In [1]:
import cv2
import numpy as np
import mediapipe as mp
import joblib
from sklearn.preprocessing import LabelEncoder
from PIL import ImageFont, ImageDraw, Image
import pickle
from joblib import dump, load

In [2]:
# Load the trained model
with open('best_model_rf.pkl', 'rb') as file:
         model = pickle.load(file)

In [3]:
# Label encoder for decoding predictions
with open('data.pickle', 'rb') as f:
    dataset = pickle.load(f)

label_encoder = LabelEncoder()
label_encoder.fit(dataset['labels'])

In [4]:
# Dictionary mapping numerical labels to Sinhala letters
labels_dict = {0: 'අ', 1: 'ආ', 2: 'ඇ', 3: 'ඉ', 4: 'ඊ', 5: 'උ', 6: 'ඌ', 7: 'එ', 8: 'ඒ', 9: 'ක්'}

In [5]:
# Initialize MediaPipe hands module
mp_hands = mp.solutions.hands
mp_drawing = mp.solutions.drawing_utils
hands = mp_hands.Hands(min_detection_confidence=0.5, min_tracking_confidence=0.5)

# Access the camera
cap = cv2.VideoCapture(0)

# Load a Sinhala-compatible font
font_path = "NotoSansSinhala-VariableFont_wdth,wght.ttf"  # Path to the font
try:
    font = ImageFont.truetype(font_path, 30)
except IOError:
    print("Font file not found. Defaulting to a basic font.")
    font = ImageFont.load_default()

print("Press 'Esc' to quit.")
while cap.isOpened():
    ret, frame = cap.read()
    if not ret:
        print("Error reading frame.")
        break

    # Convert the frame to RGB (for MediaPipe and PIL)
    img_rgb = cv2.cvtColor(frame, cv2.COLOR_BGR2RGB)
    pil_img = Image.fromarray(img_rgb)

    # Process the image using MediaPipe
    results = hands.process(img_rgb)

    if results.multi_hand_landmarks:
        for hand_landmarks in results.multi_hand_landmarks:
            # Draw hand landmarks and connections
            mp_drawing.draw_landmarks(frame, hand_landmarks, mp_hands.HAND_CONNECTIONS)

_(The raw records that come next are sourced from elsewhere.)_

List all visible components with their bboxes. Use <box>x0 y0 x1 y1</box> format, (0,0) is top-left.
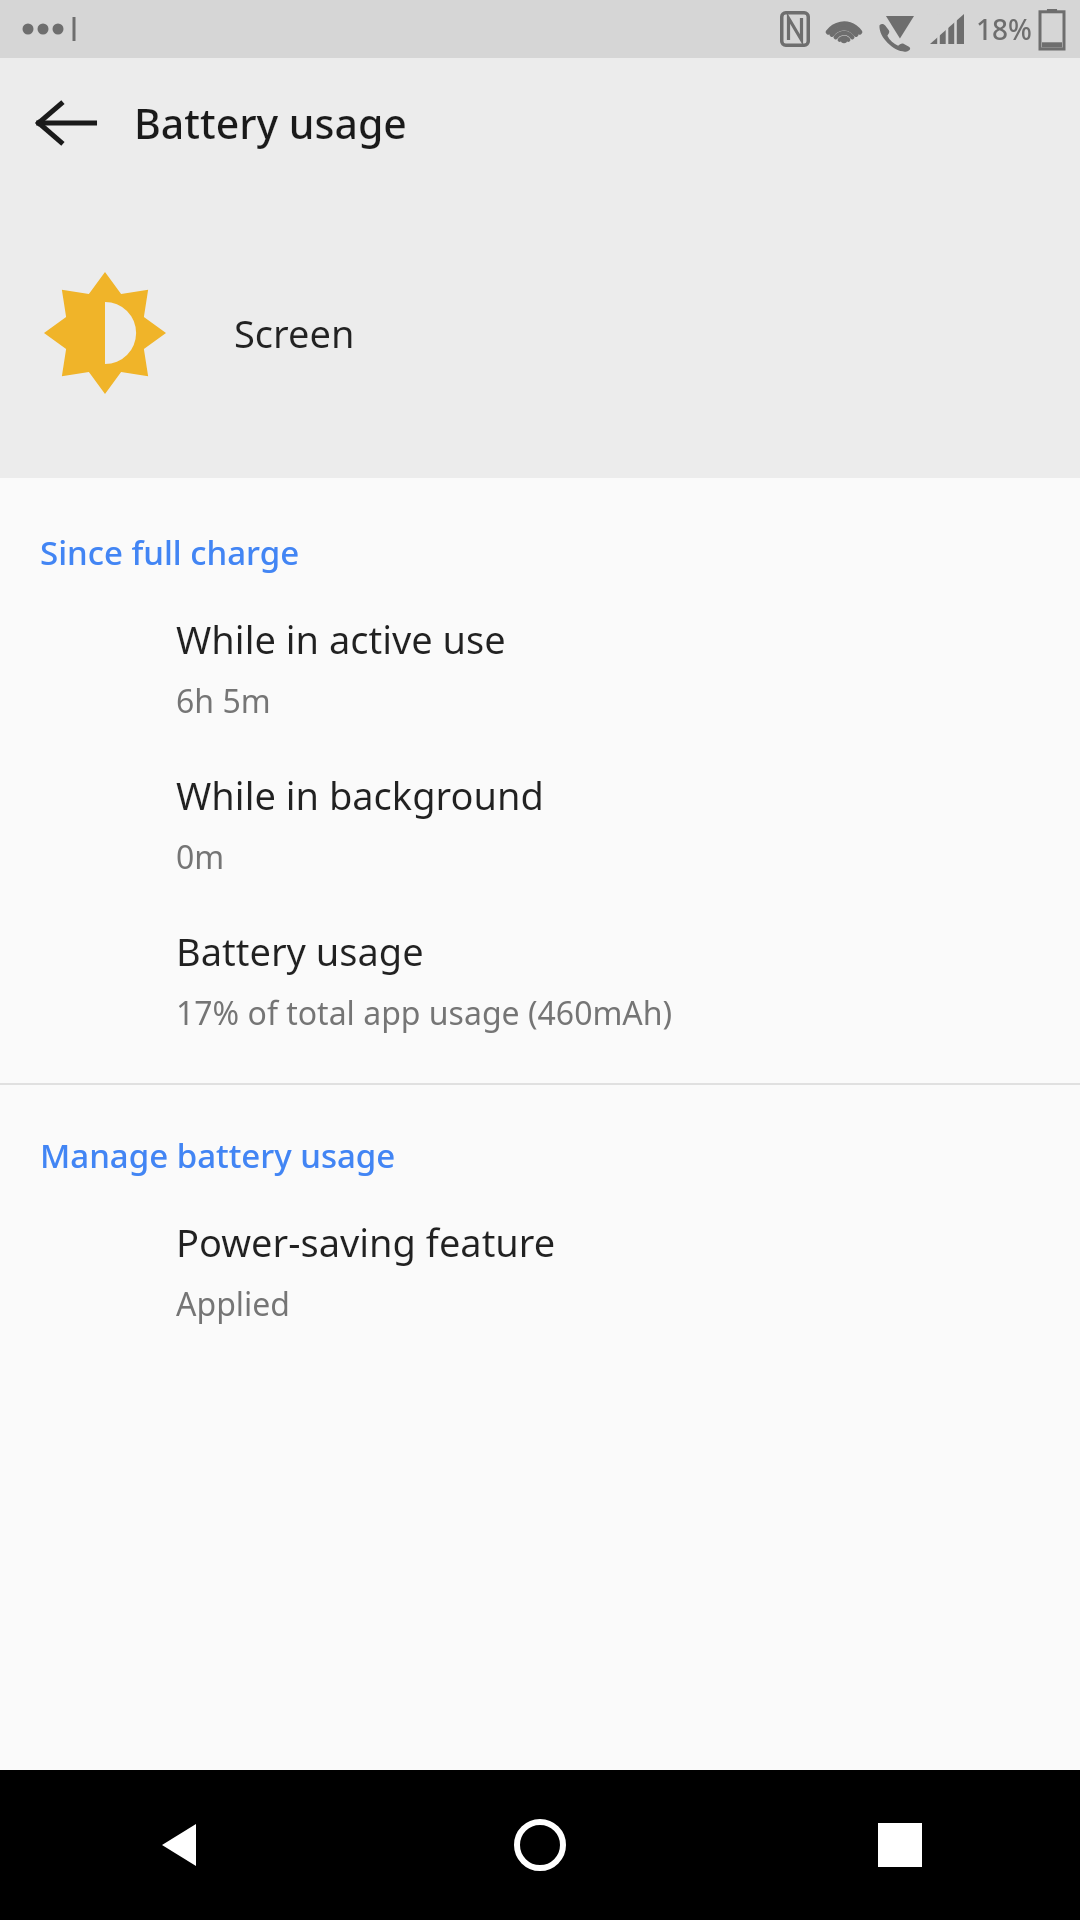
staticText: Battery usage <box>134 95 407 151</box>
staticText: 18% <box>976 10 1032 48</box>
staticText: Screen <box>234 307 355 359</box>
button[interactable]: Back <box>18 75 114 171</box>
staticText: Battery usage <box>176 925 424 977</box>
button[interactable]: Manage battery usage <box>0 1133 1080 1178</box>
staticText: While in background <box>176 769 544 821</box>
button[interactable]: Back <box>0 1770 360 1920</box>
staticText: Power-saving feature <box>176 1216 556 1268</box>
button[interactable]: Power-saving feature <box>0 1216 1080 1326</box>
staticText: 17% of total app usage (460mAh) <box>176 991 673 1035</box>
button[interactable]: Recent apps <box>720 1770 1080 1920</box>
button[interactable]: Screen <box>0 188 1080 478</box>
staticText: Applied <box>176 1282 291 1326</box>
staticText: Since full charge <box>40 530 300 575</box>
button[interactable]: Since full charge <box>0 530 1080 575</box>
button[interactable]: Battery usage <box>0 925 1080 1035</box>
staticText: While in active use <box>176 613 506 665</box>
button[interactable]: While in background <box>0 769 1080 879</box>
staticText: Manage battery usage <box>40 1133 396 1178</box>
staticText: 0m <box>176 835 225 879</box>
staticText: 6h 5m <box>176 679 271 723</box>
button[interactable]: Home <box>360 1770 720 1920</box>
button[interactable]: While in active use <box>0 613 1080 723</box>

            # Extract and normalize landmarks
            data_aux = []
            x_ = [lm.x for lm in hand_landmarks.landmark]
            y_ = [lm.y for lm in hand_landmarks.landmark]
            for lm in hand_landmarks.landmark:
                data_aux.append((lm.x - min(x_)) / (max(x_) - min(x_)))
                data_aux.append((lm.y - min(y_)) / (max(y_) - min(y_)))

            # Predict the letter
            data_aux = np.array(data_aux).reshape(1, -1)  # Reshape for RandomForest
            prediction = model.predict(data_aux)
            predicted_label_index = prediction[0]  # RandomForest returns class index

            # Safely get the predicted letter
            predicted_letter = labels_dict.get(predicted_label_index)

            # Overlay predicted letter using Pillow
            draw = ImageDraw.Draw(pil_img)
            draw.text((50, 50), f'Letter: {predicted_letter}', font=font, fill=(255, 0, 0))

    # Convert PIL image back to OpenCV format
    frame = np.array(pil_img)
    frame = cv2.cvtColor(frame, cv2.COLOR_RGB2BGR)

    # Display the frame
    cv2.imshow('Live Prediction', frame)

    # Exit on 'Esc' key
    if cv2.waitKey(10) & 0xFF == 27:
        break

cap.release()
cv2.destroyAllWindows()

Press 'Esc' to quit.